Friday, November 3, 2006

The myth about Canada's neutrality

Some of those who left a comment on my previous blog entry believed that Canada is a peacekeeping nation. In fact, according to them, going at war is apparently something new for this country. Evidently, Canada is certainly a nation that pursues peacekeeping objectives since the end of the 1950s when Lester B. Pearson, the minister of External Affairs (the former name of the Foreign Affairs Ministry) back then, proposed to reform the United Nations (UN). However, in its short History of foreign policies, Canada often had so much difficulty to conceal its lack of neutrality. In fact, talking about Canada’s neutrality is like talking about a myth.
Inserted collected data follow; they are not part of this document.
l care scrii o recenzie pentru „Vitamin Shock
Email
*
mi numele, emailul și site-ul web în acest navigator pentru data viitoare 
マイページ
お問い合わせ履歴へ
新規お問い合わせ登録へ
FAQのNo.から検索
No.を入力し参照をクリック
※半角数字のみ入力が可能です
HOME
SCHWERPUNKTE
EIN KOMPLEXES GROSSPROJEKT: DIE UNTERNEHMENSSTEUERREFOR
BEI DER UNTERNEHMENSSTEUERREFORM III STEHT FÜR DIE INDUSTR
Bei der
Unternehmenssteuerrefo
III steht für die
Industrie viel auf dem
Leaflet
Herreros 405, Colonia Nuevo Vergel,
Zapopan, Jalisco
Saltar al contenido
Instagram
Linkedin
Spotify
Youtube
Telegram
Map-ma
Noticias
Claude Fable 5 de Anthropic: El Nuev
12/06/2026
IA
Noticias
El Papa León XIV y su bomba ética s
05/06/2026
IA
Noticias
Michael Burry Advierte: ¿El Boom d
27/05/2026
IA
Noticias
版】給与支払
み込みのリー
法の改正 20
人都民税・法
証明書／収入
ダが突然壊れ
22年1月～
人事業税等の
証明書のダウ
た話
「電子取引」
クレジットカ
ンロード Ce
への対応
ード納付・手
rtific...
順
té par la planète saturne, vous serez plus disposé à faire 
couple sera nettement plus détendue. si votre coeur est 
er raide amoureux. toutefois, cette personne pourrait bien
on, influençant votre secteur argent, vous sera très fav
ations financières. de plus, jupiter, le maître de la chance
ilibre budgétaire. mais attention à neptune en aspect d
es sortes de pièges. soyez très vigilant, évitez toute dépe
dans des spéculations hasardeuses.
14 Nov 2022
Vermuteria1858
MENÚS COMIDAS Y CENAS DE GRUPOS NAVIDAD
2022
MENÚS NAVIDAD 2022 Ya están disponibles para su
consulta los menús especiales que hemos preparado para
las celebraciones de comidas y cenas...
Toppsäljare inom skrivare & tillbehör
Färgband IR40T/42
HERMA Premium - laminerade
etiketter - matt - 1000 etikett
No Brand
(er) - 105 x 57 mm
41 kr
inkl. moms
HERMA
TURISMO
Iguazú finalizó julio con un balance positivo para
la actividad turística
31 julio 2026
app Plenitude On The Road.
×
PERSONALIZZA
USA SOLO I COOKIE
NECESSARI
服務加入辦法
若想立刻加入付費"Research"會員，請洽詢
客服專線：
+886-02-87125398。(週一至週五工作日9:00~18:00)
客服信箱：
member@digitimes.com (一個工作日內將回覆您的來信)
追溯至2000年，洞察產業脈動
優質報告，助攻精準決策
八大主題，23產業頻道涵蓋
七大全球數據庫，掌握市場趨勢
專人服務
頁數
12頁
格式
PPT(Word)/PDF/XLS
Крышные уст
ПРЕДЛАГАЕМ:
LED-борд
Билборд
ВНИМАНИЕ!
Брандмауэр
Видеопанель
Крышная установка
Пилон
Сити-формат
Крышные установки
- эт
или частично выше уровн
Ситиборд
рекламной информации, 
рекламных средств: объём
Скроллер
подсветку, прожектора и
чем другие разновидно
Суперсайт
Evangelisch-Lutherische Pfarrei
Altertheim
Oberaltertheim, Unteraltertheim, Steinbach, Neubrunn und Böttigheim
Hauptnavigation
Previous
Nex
Everything began in 1931. As a British colony, Canada participated to the First World War (1914-1919) and afterwards, Canada will become a member of the League of Nations, the ancestor of the United Nations (UN). In addition to that, the Statute of Westminster in 1931 is a turning point in the History of Canadian politics: Canada is now a country that can take its own decision in terms of foreign policy. When Canada was a dominion from 1867 to 1931, it was at war as soon as the British declared war to another country.

However, the Statute of Westminster gave an autonomy that Canada needed: this country got a complete control over its domestic and external policy, even though "a procedure to amend the British North America Act in Canada had still to be devised and appeals of Supreme Court decisions to the Judicial Committee of the Privy Council in Britain continued until 1949", according to Canadian historian Ramsay Cook.

In the turmoil of the Second World War (1939-1945), Canada’s Prime Minister Mackenzie King will see the necessity to mobilize Canadian troops right before Poland was invaded by Germany. On the 1st of September 1939, Canada will fully flex its military muscle. In addition to the full mobilization of Canada’s army, a conscription law will take effect after the fall of France in 1940 and it forces every men who are physically in good shape to serve in the army.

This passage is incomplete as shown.